This week is the "Executive Seminar" week. In addition to the 39 fellows and dozen or so faculty, and in addition to the 8-12 people we have at any given time from the crowd who are living in New York and paying one class at a time to attend part of what I'm doing full-time, the Executive Seminar is when we're also joined by 26 folks slightly older than the usual demographic. As best as I can tell, they're retirees and well-off professional folks who can afford $1000 (plus, presumably, a hotel room in Manhattan) to come learn with us full-time for a week.
The space the yeshiva rents, a synagogue that has minimal programming during the week, is usually, I'd say, "comfortably full". This week, it's more like packed full. At times it's overwhelming and a bit ridiculous, but at times it's awesome. The buzz of that many people learning in one room is like nothing I've ever heard before.
Also, today was the first day when I realized that the chapter of talmud we were chosen to learn this summer not only has an interesting mix of obscure law, random discussion, and the occasional story, but also has some pretty well-known content as well. (Good choice, huh?) This morning I learned about something many products of any Jewish education have heard in some form before: the three laws that, in contrast to all other laws in the Jewish legal system, you must die rather than violate, if it comes down to it. (Murder, idolatry, and certain sexually immoral acts like incest and adultery.) I think we're learning more about this part tomorrow. I never wanted to study talmud to get anything practical out of the content; the goal is more to build skills and to connect to the tradition. But now I know (if not for the first time) that it's ok to violate Shabbat or kashrut to save a life, but I can't murder someone! This is (er, almost) practical! Bonus!
In the evening, we (just the full-time full-summer fellows and some faculty) had a discussion about the purpose and role of Jewish learning in life. This was the first "out of the text" conversation about "bigger picture" (meaning, spirituality, theology) stuff all summer that I felt I could completely relate to. I don't know how much of it I retained, but to the extent I kept some of it, it's good food for thought going forward about why I'm doing a program like this in the first place, and what Jewish learning perhaps should look like for engaged people who don't have the ability or background or time to take a summer off.

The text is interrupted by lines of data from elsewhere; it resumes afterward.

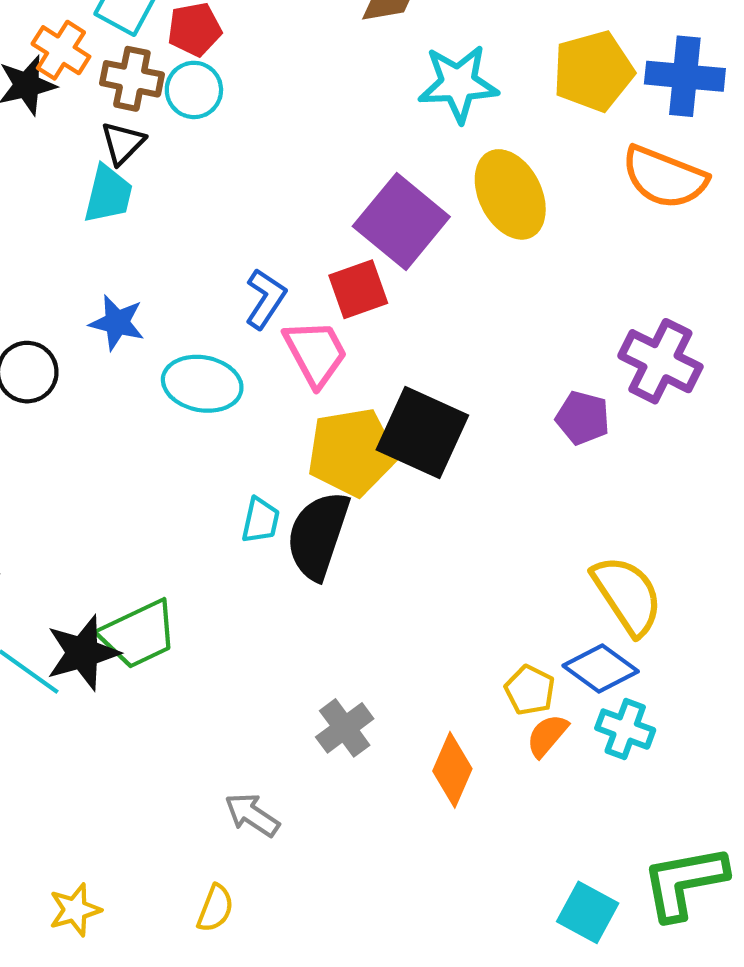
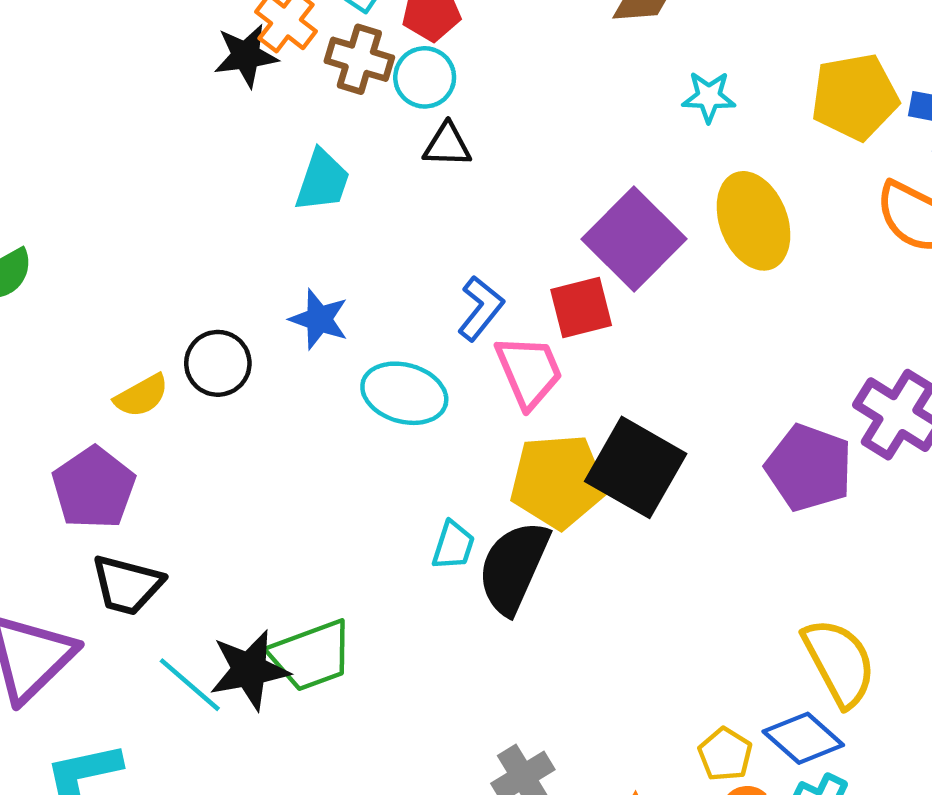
cyan star: (458, 84) -> (709, 97), size x0.6
black triangle: (123, 143) -> (447, 145), moved, turned 42
purple pentagon: (583, 418) -> (809, 468), size x1.5

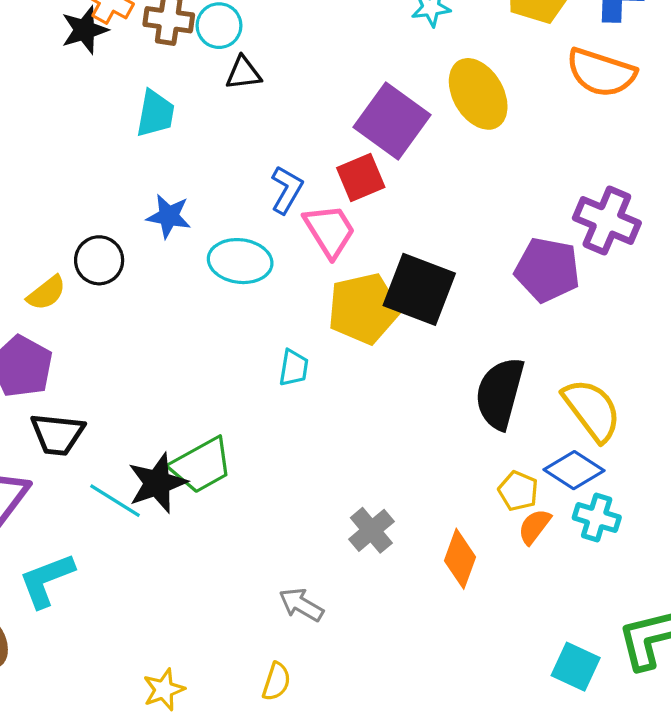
black semicircle: (513, 567) -> (500, 393), moved

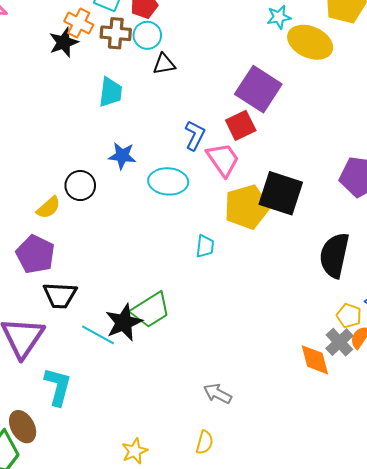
yellow ellipse: (478, 94) -> (310, 42), moved, turned -33
gray cross: (371, 530) -> (339, 342), moved
orange diamond: (460, 559) -> (315, 360), turned -32
cyan L-shape: (46, 580) -> (58, 387), turned 129

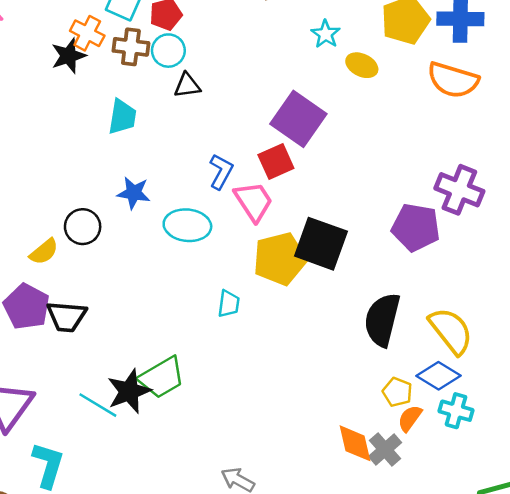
cyan star: (279, 17) -> (326, 34), turned -30
yellow ellipse: (310, 42) -> (362, 65), size x0.6
black trapezoid: (60, 295) -> (67, 317), moved
gray cross: (339, 342) -> (385, 449), moved

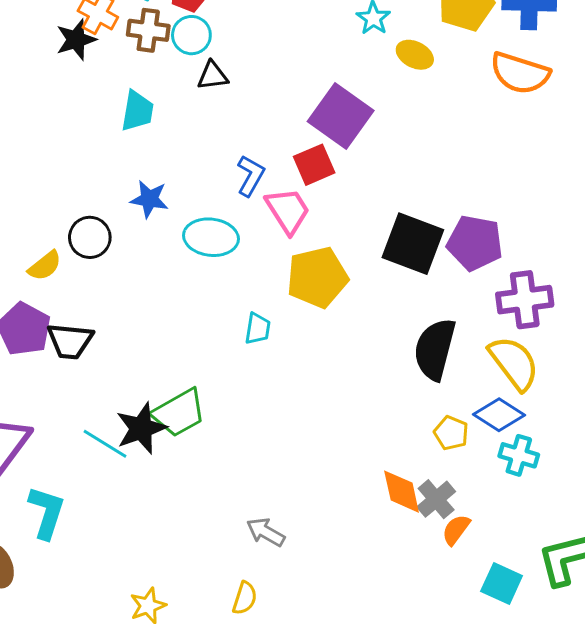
purple cross: (459, 190) -> (525, 300), moved, turned -30
black square: (321, 244) -> (413, 244), moved
orange semicircle: (410, 418) -> (456, 530), moved

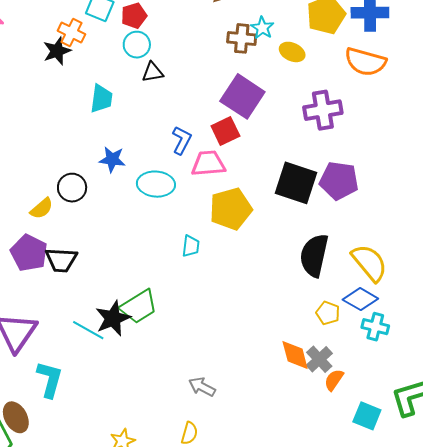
brown cross: (148, 30) -> (242, 38), moved
pink trapezoid: (288, 211) -> (208, 163), turned -60
purple cross: (525, 300) -> (323, 110), moved

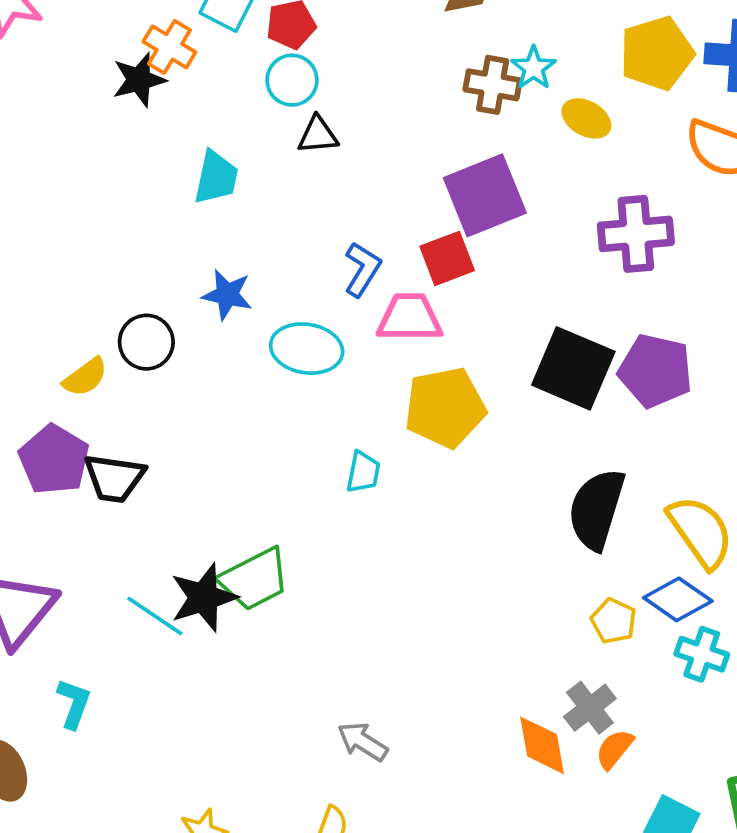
purple square: (242, 96) -> (485, 195), turned 30
orange diamond: (295, 355) -> (542, 745), moved
cyan L-shape: (50, 379) -> (74, 704), size x0.7

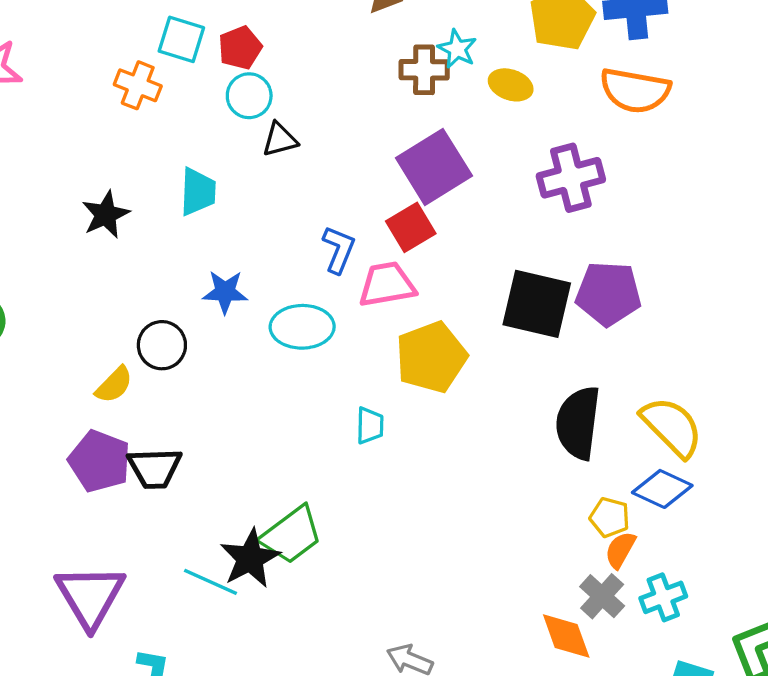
black star: (139, 80) -> (106, 215), moved
cyan cross: (702, 654) -> (663, 597), moved, turned -30
orange semicircle: (615, 749) -> (620, 550), moved

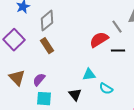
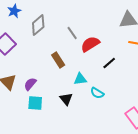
gray line: (117, 27) -> (72, 33), moved
brown rectangle: (47, 46) -> (58, 60), moved
black line: (118, 51) -> (109, 63), moved, turned -40

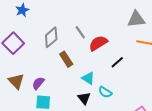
gray diamond: (38, 25) -> (51, 37), moved
cyan triangle: (80, 79) -> (88, 78), turned 40
black triangle: (66, 99) -> (84, 98), moved

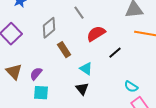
gray line: (80, 32) -> (79, 13), moved
cyan semicircle: (105, 92) -> (131, 87), moved

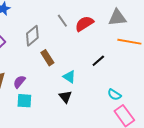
red semicircle: (96, 34) -> (84, 24), moved

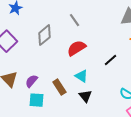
red semicircle: (84, 24) -> (76, 48), moved
brown rectangle: (47, 58) -> (59, 87), moved
black triangle: (65, 97) -> (85, 96), moved

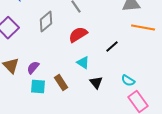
brown rectangle: (59, 87) -> (61, 83), moved
black triangle: (85, 96) -> (96, 83), moved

(I asked a question toward the end of the discussion about the financial accessibility of Jewish eduation, given that we're all able to do this only by virtue of being able to afford making an annualized $18,000/year to sit in the most expensive city in the country and learn torah without producing any goods or services. Of course there's no good answer, but it's good to know once again that more good people are thinking about the problem and how to address it for future generations before they're college-age.)